Файл: Роль музыки в жизни людей.docx

ВУЗ: Не указан

Категория: Реферат

Дисциплина: Не указана

Добавлен: 07.12.2023

Просмотров: 412

Скачиваний: 12

ВНИМАНИЕ! Если данный файл нарушает Ваши авторские права, то обязательно сообщите нам.


Итак, наслаждение – обязательное условие понимания музыкального текста. Какими же стадиями отмечен процесс понимания? Необходимо изначально отграничить те уровни понимания, которые исключаются для «непросвещенной» публики, т.е. для тех слушателей, которые, не владея нотной грамотой, в состоянии воспринимать музыку только в процессе ее реального звучания.

Следующую стадию можно охарактеризовать как сознание. В этом случае восприятие не ограничивается неосознаваемым «пребыванием» в звучащей атмосфере, а пытается проникнуть, пусть и в самом общем виде, в музыкальный текст, усмотрев в нем некие компоненты структуры, фактуры, выделяя семантически «сгущенные» области. Иными словами, включается некий механизм восприятия, при котором, текст существует не только как интегрированная целостность, но подлежит – пусть и самой поверхностной – дифференциации. Понимание продолжает оставаться на том же эмоциональном уровне, однако художественная мысль при этом постигается с некоторой степенью осознанности. Главное – это отклик внутреннего ощущения на энергетические «вибрации», исходящие из музыкального произведения, обусловленные им.

Еще более осознанный тип слияния с континуальной мыслью, заложенной в музыкальном произведении, представляет собой переживание. Обычно такой тип понимания характеризует слушателей с определенным опытом посещения концертов, имеющих какие-то сведения из сферы музыкального искусства, у которых есть представление об авторе, эпохе, в которую он жил и творил; о неких импульсах, предопределивших создание данного конкретного сочинение и т.п. Иногда, даже не отдавая себе в этом отчет, они, тем не менее, при восприятии ассоциируют конкретные компоненты звучащей музыкальной ткани с более или менее определенным, очерченными образами и ситуациями. И их постижение художественной мысли осуществляется не просто на неосознаваемом уровне, они «переживают» не только музыку, но и эти – вызванные ею – образы и ситуации. Таковы, как представляется, первоначальные стадии постижения музыкальной мысли, приобщения к ней и, следовательно, стадии понимания музыкального смысла. Как уже говорилось, такие стадии характеризую прежде всего процесс слушательского восприятия, причем речь идет о таких слушателях, которые не имеют возможности непосредственного соприкосновения с музыкальным текстом в его письменной или печатной форме.
2.3 Осуществление исполнительской интерпретации

Интерпретация (от лат. Interpretation – разъяснение, истолкование) – художественное истолкование певцом, инструменталистом, дирижером, камерным ансамблем музыкального произведения в процессе его исполнения, раскрытие идейно-образного содержания музыки выразительными и техническими средствами исполнительского искусства. Интерпретация предполагает индивидуальный подход к исполняемой музыке, активное к ней отношение, наличие у исполнителя собственной творческой концепции воплощения авторского замысла.

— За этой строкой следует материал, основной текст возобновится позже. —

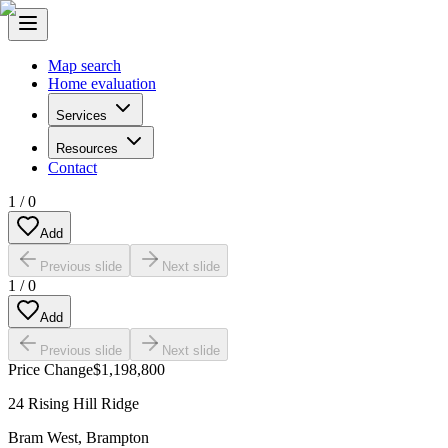
Map search
Home evaluation
Services
Resources
Contact
1
/
0
Add
Previous slide
Next slide
1
/
0
Add
Previous slide
Next slide
Price Change
$1,198,800
24 Rising Hill Ridge
Bram West
,
Brampton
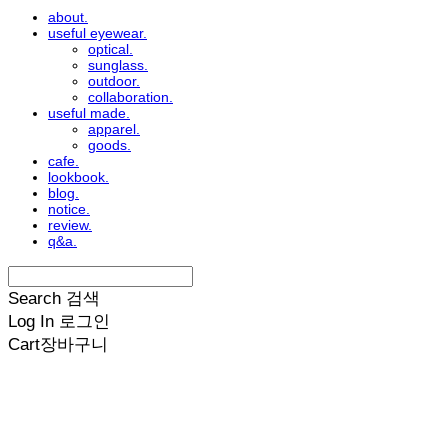
about.
useful eyewear.
optical.
sunglass.
outdoor.
collaboration.
useful made.
apparel.
goods.
cafe.
lookbook.
blog.
notice.
review.
q&a.
Search
검색
Log In
로그인
Cart
장바구니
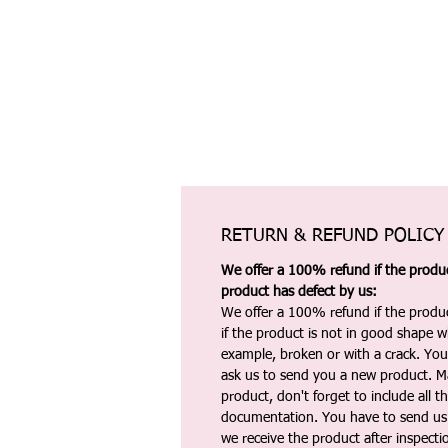
RETURN & REFUND POLICY
We offer a 100% refund if the product
product has defect by us:
We offer a 100% refund if the produc
if the product is not in good shape wh
example, broken or with a crack. Yo
ask us to send you a new product. 
product, don't forget to include all 
documentation. You have to send us 
we receive the product after inspectio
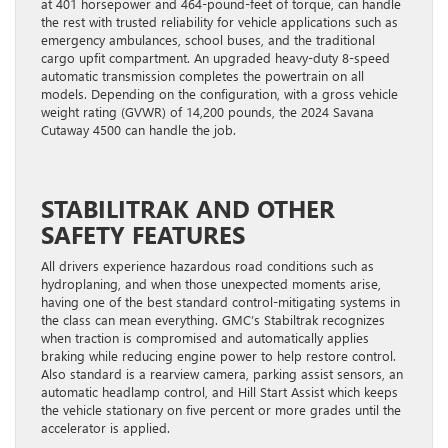
at 401 horsepower and 464-pound-feet of torque, can handle
the rest with trusted reliability for vehicle applications such as
emergency ambulances, school buses, and the traditional
cargo upfit compartment. An upgraded heavy-duty 8-speed
automatic transmission completes the powertrain on all
models. Depending on the configuration, with a gross vehicle
weight rating (GVWR) of 14,200 pounds, the 2024 Savana
Cutaway 4500 can handle the job.
STABILITRAK AND OTHER
SAFETY FEATURES
All drivers experience hazardous road conditions such as
hydroplaning, and when those unexpected moments arise,
having one of the best standard control-mitigating systems in
the class can mean everything. GMC’s Stabiltrak recognizes
when traction is compromised and automatically applies
braking while reducing engine power to help restore control.
Also standard is a rearview camera, parking assist sensors, an
automatic headlamp control, and Hill Start Assist which keeps
the vehicle stationary on five percent or more grades until the
accelerator is applied.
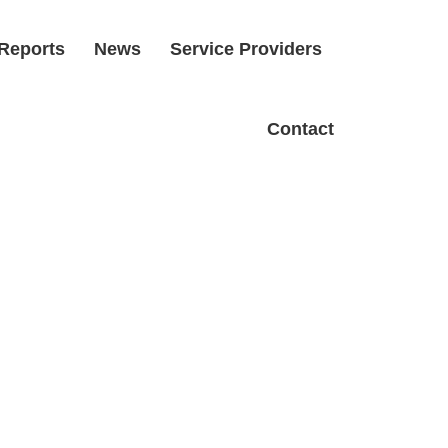
Reports
News
Service Providers
Contact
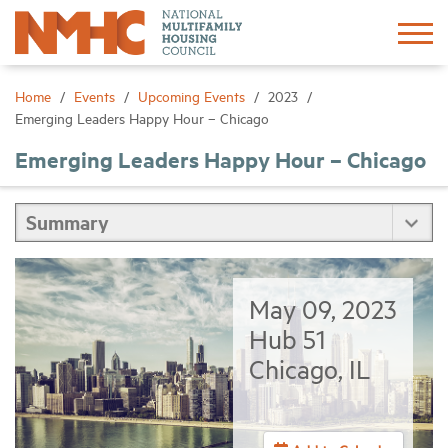
Sign In
Create Account
Home
Events
Upcoming Events
2023
Emerging Leaders Happy Hour – Chicago
About
Emerging Leaders Happy Hour – Chicago
Advocacy
Research
May 09, 2023
Networking
Hub 51
Chicago, IL
Events
News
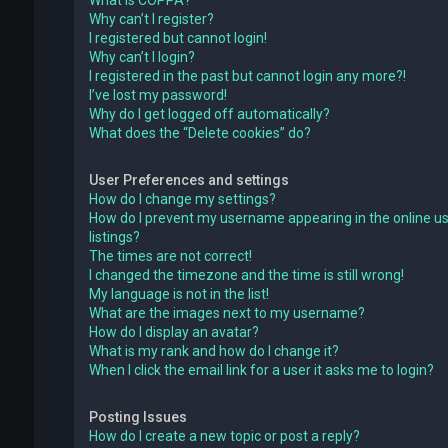
What is COPPA?
Why can’t I register?
I registered but cannot login!
Why can’t I login?
I registered in the past but cannot login any more?!
I’ve lost my password!
Why do I get logged off automatically?
What does the “Delete cookies” do?
User Preferences and settings
How do I change my settings?
How do I prevent my username appearing in the online u
listings?
The times are not correct!
I changed the timezone and the time is still wrong!
My language is not in the list!
What are the images next to my username?
How do I display an avatar?
What is my rank and how do I change it?
When I click the email link for a user it asks me to login?
Posting Issues
How do I create a new topic or post a reply?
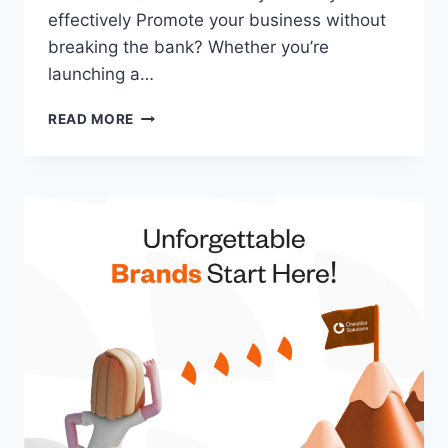
effectively Promote your business without
breaking the bank? Whether you’re
launching a…
READ MORE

Постижение музыкального смысла музыкантами-профессионалами или любителями характеризуют иные этапы, которые связаны с речевым, логическим левополушарным мышлением. Здесь также можно выделить три стадии приобщения к музыкальному смыслу, глубина освоения которого по мере перехода от первой к последней возрастает.

Первая стадия-слежения: слушатель (исполнитель реальный или воображаемый) не просто воспринимает звучащую ткань, но получает возможность визуального (или мысленно-визуального) с ней контакта который помогает осознать основные особенности структуры произведения, его «сюжета» и «фабулы». Это, естественно, операция интеллектуальная, которая, однако, не служит помехой восприятию художественной мысли, но делает его более осознанным.

Следующая стадия – вслушивание, когда при восприятии происходит углубленное постижение музыкального смысла, когда оно направлено не только «по горизонтали»: от мотива к мотиву, от темы к теме, от раздела к разделу, но и «по вертикали», пронизывая всю «толщу» пластов музыкальной ткани. Это также возможно при визуальном либо мысленно-визуальном контакте с музыкальным текстом: музыкант может мысленно «прослушать» лежащий перед ним ноты или – напротив – мысленно представить текст при реальном прослушивании произведения: такое «вслушивание» и «вглядывание» могут также совпадать по времени, если музыка звучит, а нотный текст перед глазами.

И, наконец, высшая стадия – анализ, который осуществляется, как правило, только при мысленном или реальном собственном озвучивании музыкального текста, когда его компоненты рассматриваются уже не в совокупности, т.е. в задуманной и реализованной автором, звучащей во времени музыкальной ткани, но и по отдельности, будучи извлеченными из контекста. И, с другой стороны, для углубления в смысл сочинения в этом случае широко используется привлечение иных текстов, т.е. сочинение погружается в более или менее широкий контекст из других произведений этого же композитора или этого же жанра в творчестве других композиторов, либо развернутого по «оси времени» и т.п.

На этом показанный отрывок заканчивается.